Next iteration of my question:
Thank you for your inputs, it has helped me to understand a little bit more about the Frame and inputSamples utility.
I’ve done modifications to my source code with the new knowledge you’ve given me. But I still have problems, so I might not have understood fully what you meant.
Here is my OpenFile function, sorry for the name but I’ll refactor later; when it’ll work =)
//-----------------------------------------------------------------------------
/*
This Function Open a File containing the Audio, Binary, Data.

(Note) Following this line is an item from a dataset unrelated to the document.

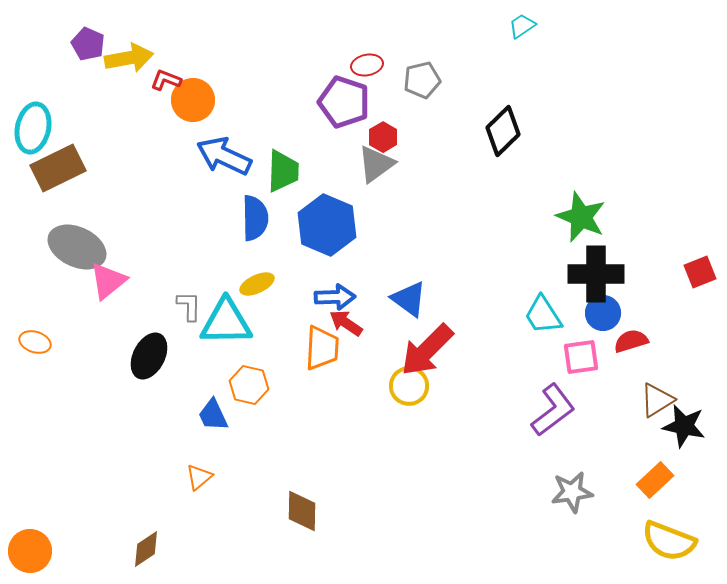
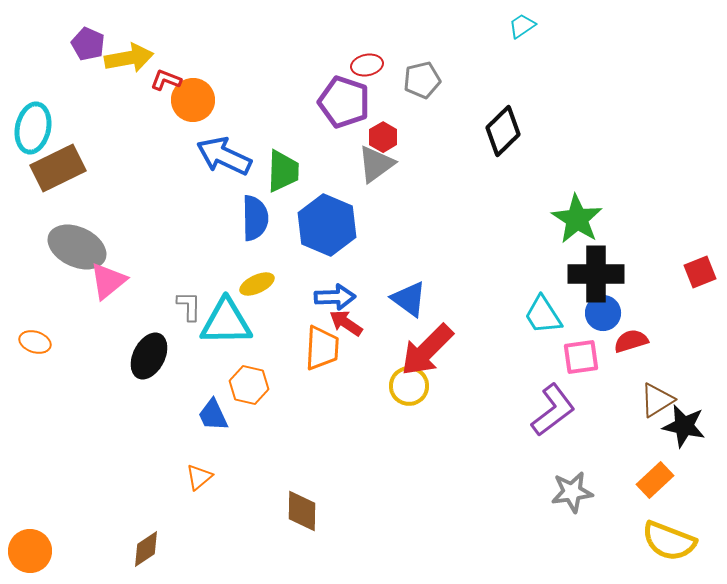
green star at (581, 217): moved 4 px left, 2 px down; rotated 9 degrees clockwise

*///___________________________________________________________________________
const short* OpenFile(const char* fileName, long& fileSize, WavFormat* wav)
{
// ouvre le fichier
ifstream file;
file.open((char*)fileName, ios::binary|ios::in);
if (file.good())
{
// Read the WAV's Header
wav = CheckWavHeader(file, wav);
cout << "chunkID: " << wav->chunkID <<'\n';
cout << "chunkSize: " << wav->chunkSize <<'\n';
cout << "format: " << wav->format <<'\n';
cout << "subChunk1ID: " << wav->subChunk1ID <<'\n';
cout << "subChunk1Size: " << wav->subChunk1Size <<'\n';
cout << "audioFormat: " << wav->audioFormat <<'\n'; // audioFormat == 1, alors PCM 16bits
cout << "numChannels: " << wav->numChannels <<'\n';
cout << "sampleRate: " << wav->sampleRate <<'\n';
cout << "byteRate: " << wav->byteRate <<'\n';
cout << "blockAlign: " << wav->blockAlign <<'\n';
cout << "bitsPerSample: " << wav->bitsPerSample <<'\n';
cout << "subChunk2ID: " << wav->subChunk2ID <<'\n';
cout << "subChunk2Size: " << wav->subChunk2Size <<'\n';
// Get the file’s size
file.seekg(0L, ios::end);
fileSize = ((long)file.tellg() - DATA_POS);
file.seekg(DATA_POS, ios::beg); // back to the data.

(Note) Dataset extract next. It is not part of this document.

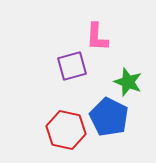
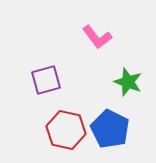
pink L-shape: rotated 40 degrees counterclockwise
purple square: moved 26 px left, 14 px down
blue pentagon: moved 1 px right, 12 px down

// Read the Data into the Buffer
uint nbSamples = fileSize / sizeof(short);
short* inputArray = new short[nbSamples];
file.read((char*)inputArray, fileSize);
// Close the file and return the Data
file.close();
return (const short*)inputArray;
}
else
{
exit(-1);
}
}
I’m opening the file, checking its size, create a short buffer and read the wav’s data into the short buffer and finally I return it.
In the main, for now I commented the G711 decoder.

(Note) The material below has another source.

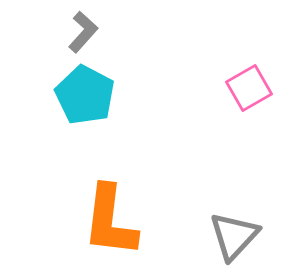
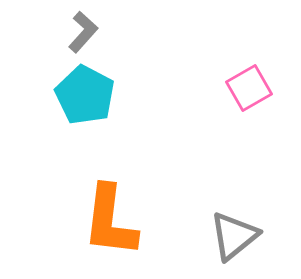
gray triangle: rotated 8 degrees clockwise
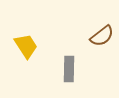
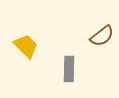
yellow trapezoid: rotated 12 degrees counterclockwise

When I run the application, the faacEncOpen gives me 2048 for inputSamples (it’s logic since I have 2 channels in the Wav’s file for a FRAME_LEN of 1024).
So if I understood correctly, 1 Frame == 2048 samples for my application. So for each Frame I call the faacEncEncode, I give the tmpInputBuffer that is a buffer of the same size as inputSamples at the inputBuffer[i * inputSamples] index.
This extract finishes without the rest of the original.